The Political Side of Vocation The Political Side of Vocation

Earlier this week I drove downtown to the medical clinic for my annual physical exam. And to consolidate my errands I made a few stops on my way back home. First, a deposit at the credit union. Then I dashed to the library to pick up some books on reserve. After that I made my way through the downtown farmers market to replenish my supply of produce. Next, as I approached the gas station on my way back home, I decided to fill up because gas prices are on another rapid rise. Better now than next week, no doubt. Finally, I stopped at the post office to mail a week’s worth of packages.

Life gets busy. But I did find the time, nonetheless, to pay my annual auto insurance premium.

Now as I look at my calendar for the coming week, I see that on Friday I will be joining others for a bus ride to the state capitol for a daylong Advocacy for Life rally.

On the surface it looks like I am really busy. Aren’t we all? But what I notice more deeply is that my day-to-day life is woven into the life of institutions, dependent on the life of institutions, for better or for worse. Do I like paying the ever-increasing cost of the privilege of driving my own automobile? No, but I cannot imagine, unfortunately, living my life and running my business without one. Is it important to me to support my local farmers market, or to deepen my knowledge through the resources of my local library, or to spend a day advocating as a citizen and person of faith for life issues? Absolutely.

 

Politics is personal, the saying goes. And it is precisely this “personal” dimension of our lives as social beings that impels us to pay attention to who we are and how we act. As baptized men and women our lives are intertwined with institutions whose reach extends far beyond us and whose interests, practices, and beliefs may or may not intersect with our own.

By “political” I do not mean “partisan.” Partisan refers, often unhelpfully, to vested self-interest, to us against them, to division which loses sight of the unifying challenge and invitation to a forge a better way—what Christians might call a reign-of-God way.

By “political” I mean this: Living and acting as though institutions matter. Social beings that we are, institutions are the ways we organize ourselves to achieve better outcomes. The Church itself is an institution, entrusted to us as a means of grace and purpose as we navigate through the web of other institutions. The Church, in essence, is our gift to society, too, so that we can, in Catholic Worker cofounder Peter Maurin’s words, create a world where it is easier for people to be good.

The political dimension of vocation, of God’s particular and loving calling of each of us, now becomes clear. The Gospel and the tenets of our faith are the necessary lens through which we view the institutions, organizations, initiatives, and movements that shape us into “the body politic.” As men and women of faith we do not have to do this work alone. We do not have to invent a way to make our world holy.

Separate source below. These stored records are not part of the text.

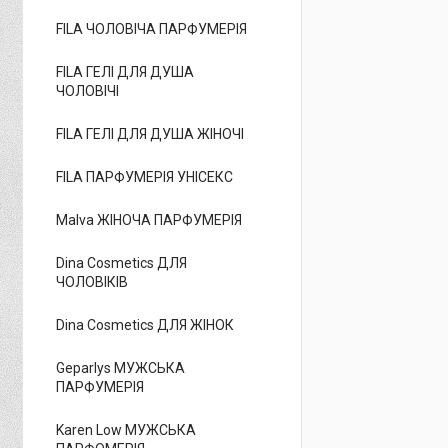
FILA ЧОЛОВІЧА ПАРФУМЕРІЯ
FILA ГЕЛІ ДЛЯ ДУША
ЧОЛОВІЧІ
FILA ГЕЛІ ДЛЯ ДУША ЖІНОЧІ
FILA ПАРФУМЕРІЯ УНІСЕКС
Malva ЖІНОЧА ПАРФУМЕРІЯ
Dina Cosmetics ДЛЯ
ЧОЛОВІКІВ
Dina Cosmetics ДЛЯ ЖІНОК
Geparlys МУЖСЬКА
ПАРФУМЕРІЯ
Karen Low МУЖСЬКА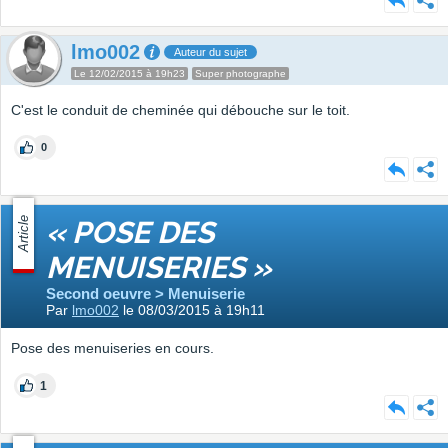
lmo002
Auteur du sujet
Le 12/02/2015 à 19h23
Super photographe
C'est le conduit de cheminée qui débouche sur le toit.
0
Article
« POSE DES
MENUISERIES »
Second oeuvre > Menuiserie
Par
lmo002
le 08/03/2015 à 19h11
Pose des menuiseries en cours.
1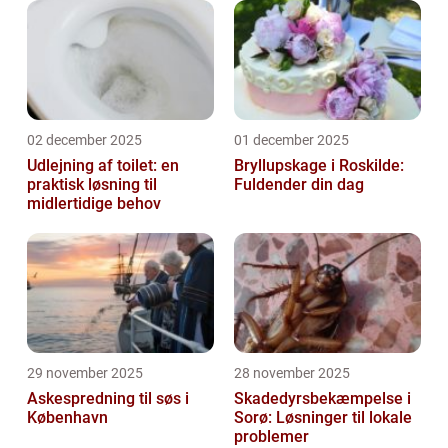
02 december 2025
01 december 2025
Udlejning af toilet: en
Bryllupskage i Roskilde:
praktisk løsning til
Fuldender din dag
midlertidige behov
29 november 2025
28 november 2025
Askespredning til søs i
Skadedyrsbekæmpelse i
København
Sorø: Løsninger til lokale
problemer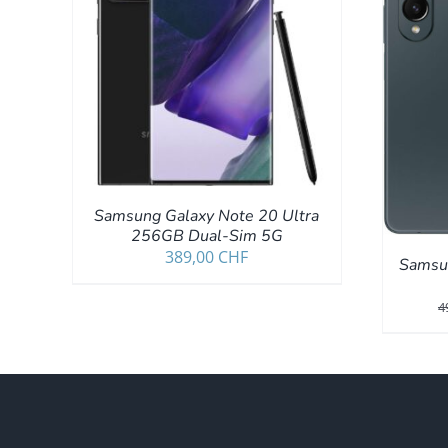
DETAILS
IN DEN WARENKORB
/
DETAILS
Samsung Galaxy Note 20 Ultra
256GB Dual-Sim 5G
389,00
CHF
Samsu
4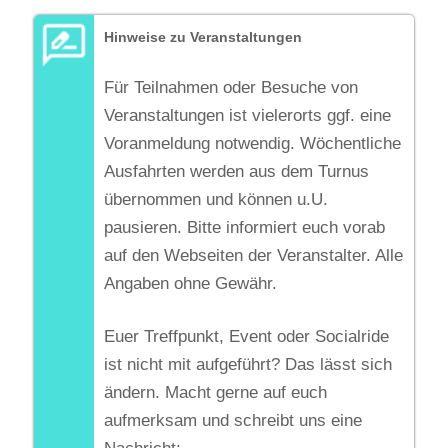
Hinweise zu Veranstaltungen
Für Teilnahmen oder Besuche von
Veranstaltungen ist vielerorts ggf. eine
Voranmeldung notwendig. Wöchentliche
Ausfahrten werden aus dem Turnus
übernommen und können u.U.
pausieren. Bitte informiert euch vorab
auf den Webseiten der Veranstalter. Alle
Angaben ohne Gewähr.
Euer Treffpunkt, Event oder Socialride
ist nicht mit aufgeführt? Das lässt sich
ändern. Macht gerne auf euch
aufmerksam und schreibt uns eine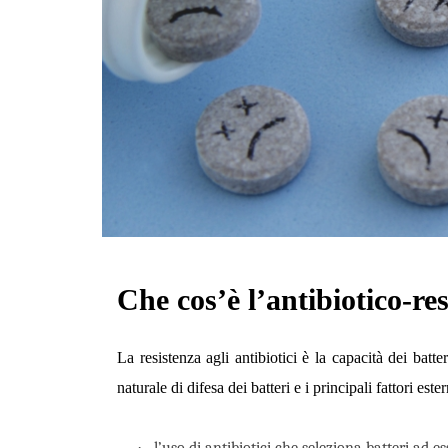
Che cos’è l’antibiotico-re
La resistenza agli antibiotici è la capacità dei batt
naturale di difesa dei batteri e i principali fattori es
·
l’uso di antibiotici che seleziona batteri ad ess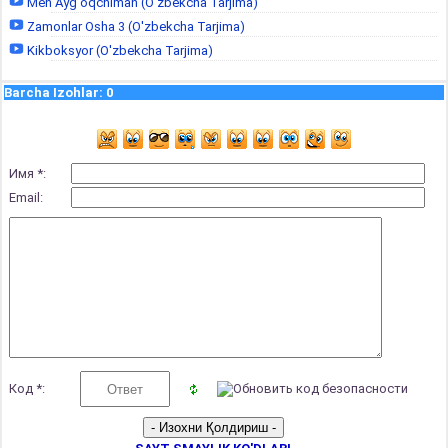
Men Ayg'oqchiman (O'zbekcha Tarjima)
Zamonlar Osha 3 (O'zbekcha Tarjima)
Kikboksyor (O'zbekcha Tarjima)
Barcha Izohlar
:
0
Имя *:
Email:
Код *:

The political is vocational indeed. By our baptism into Christ himself we share intimately in his mission: to enable every person to encounter him, and to heal and transform society’s cultures and structures so that they can foster all that is truly human and thus fulfill God’s plan for humankind.

Growing into vocational adulthood demands our full and graced engagement in this world, in this time. The vocational truth is that you and I have been anointed in the Holy Spirit to be the living presence of the risen Lord now. That’s our calling, and the world is waiting for us to take it seriously.